Grays Harbor Vision 2020, a community betterment group formed in 2007, will ask the question: “What’s Next Grays Harbor?” at a community forum at Aberdeen High School, Tuesday, March 11, from 5:30 to 8 p.m.

The open house and town hall will serve as a report on some of the group’s earlier initiatives and outline an action plan for 2015. Guest speaker is Cary Bozeman, former mayor of Bellevue and Bremerton. The City of Aberdeen’s leaders will ask the City Council on Feb. 26 to hire Bozeman as a consultant to help revamp the city.

Between 2007 and 2009, Vision 2020 developed an ambitious set of 125 community goals, 85 of which are ongoing, Ron Pinnick, the group’s community coordinator, said Monday.
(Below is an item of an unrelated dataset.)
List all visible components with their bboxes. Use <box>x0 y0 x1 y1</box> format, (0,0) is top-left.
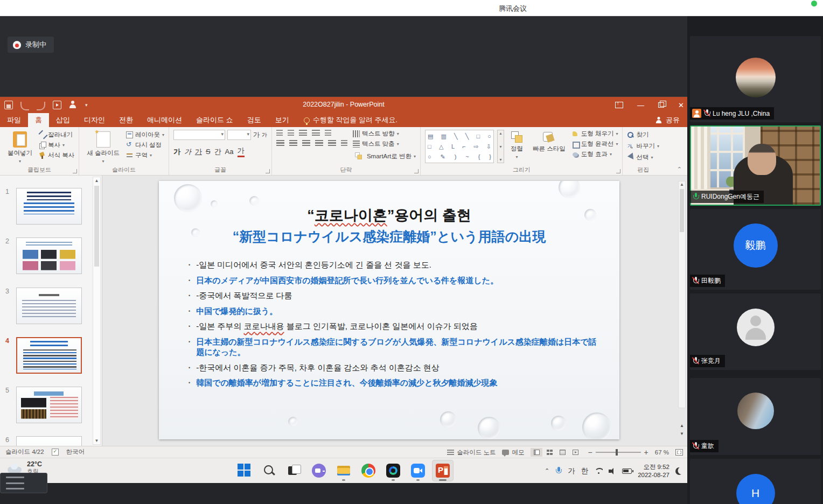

Among the best known of its accomplishments, he said, is the Paint the Corridor project in which 400 volunteers painted 67 homes over three years along the corridor between Hoquiam and Aberdeen.

Vision 2020 leaders and volunteers have been working mostly behind the scenes on projects aimed at building a sustainable Grays Harbor, Pinnick said. He pointed to adding 37,000 feet of rail infrastructure at Port of Grays Harbor and improving wastewater treatment capacity at Satsop Development Park as accomplishments.

Among goals for 2014 listed on the website are unifying selected public services, creating multipurpose civic centers to replace traditional city halls, and creating a dedicated fund to encourage the improvement of the building facades and to remove “blighted buildings.”

Bozeman is considering hiring the vice president of the executive board of Vision 2020, Scott Reynvaan, as part of a team that will work on the proposed two-year contract with the City of Aberdeen. David Quigg is president of Vision 2020’s executive board, Alissa Shay is secretary and Stan Pinnick is treasurer.

Vision 2020 has five sets of goals: “1) Developing state-of-the-art infrastructure and governance systems, 2) Improving and connecting signature spaces and places, 3) Preserving and promoting our unparalleled environmental assets, 4) Fostering and nurturing a diverse and prosperous local economy, and 5) Expanding and enhancing social networks and cultural opportunities.”

“Despite prevailing economic malaise, local partners have managed to make significant progress by leveraging local resources, securing federal grants and finding new ways to get things done,” Good News Grays Harbor, their newsletter says. Go to graysharbor2020.com to review the spreadsheet of actions.

As positive developments done by local entities supportive of the Vision 2020 effort, the organization also lists, the city of Hoquiam receiving a $10,000 grant to create a downtown Historic Preservation Plan, Grays Harbor Council of Governments securing funding for street improvements in Aberdeen, Hoquiam, McCleary and Cosmopolis.

Pizza and light refreshment will be served.